Greta Lee Voices Lilypad as Toy Story 5 Toys Face New Threat
toy story 5 toys face a new threat in Lilypad, a creepy tablet voiced by Greta Lee that enters the children’s world and threatens their existence. The fifth episode of the franchise leans hard into the old toys-versus-new tech divide, but the review says Pixar blunts its own central idea.
Greta Lee’s Lilypad
Greta Lee gives voice to the device at the center of the film, and Lilypad is not just another gadget in the background. Bonnie gets one and is initially thrilled by how it connects her with other girls, which sends the story toward cruelty and online bullying rather than simple playtime rivalry.
review calls the film “the sinister way addictive tech devices are undermining the imaginative play that kids once had with honest-to-goodness toys,” which is the cleanest version of what the movie is trying to do. That puts Toy Story 5 back in the franchise’s long-running lane of toys facing obsolescence, only now the rival is a tablet that speaks the language of belonging.
Buzz Woody Jessie
Tim Allen returns as Buzz Lightyear, Tom Hanks as Woody and Joan Cusack as Jessie, with Scarlett Spears playing Bonnie. Woody is living away from Buzz, Jessie and Bonnie in a feral outdoor existence, while Bo Peep, voiced by Annie Potts, remains part of his orbit.
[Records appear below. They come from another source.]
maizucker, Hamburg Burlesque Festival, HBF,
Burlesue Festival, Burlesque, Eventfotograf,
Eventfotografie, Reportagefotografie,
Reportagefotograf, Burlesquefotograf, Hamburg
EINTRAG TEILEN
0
Jessie still belongs to Bonnie from the fourth movie, and the review ties the new film to Toy Story 2 by recalling Jessie’s “When She Loved Me.” That link matters because the movie is trying to revive the franchise’s emotional machinery even as it introduces a fresh piece of tech designed to hijack a child’s attention.
Bo Peep and Blaze
Mykal-Michelle Harris plays Blaze, the kid Jessie meets on a farm, and Conan O’Brien voices Smarty Pants, an obsolete battery-powered proto-tech device with an LCD display. A rogue platoon of upgraded Buzzes is also needed to sort out a plot complication, which gives the story a mechanical fix for a problem that starts as an emotional one.
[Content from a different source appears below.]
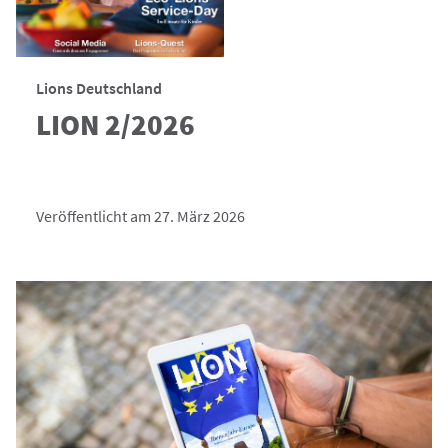
Lions Deutschland
LION 2/2026
Veröffentlicht am 27. März 2026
The review says a new song by Taylor Swift prominently recalls the Jessie moment from Toy Story 2, but it also lands on a sharp objection: Lilypad’s sentimental self-sacrifice prompted a “Really?” That reaction is the friction point in the film’s design, because the threat is supposed to feel sinister while the resolution leans softer than the setup.
Toy Story 5 looks most interesting when it treats tech as a predator of imagination, not as a cute accessory. If the movie cannot keep that edge, the series’ own history suggests the toys lose more than one battle for Bonnie’s attention.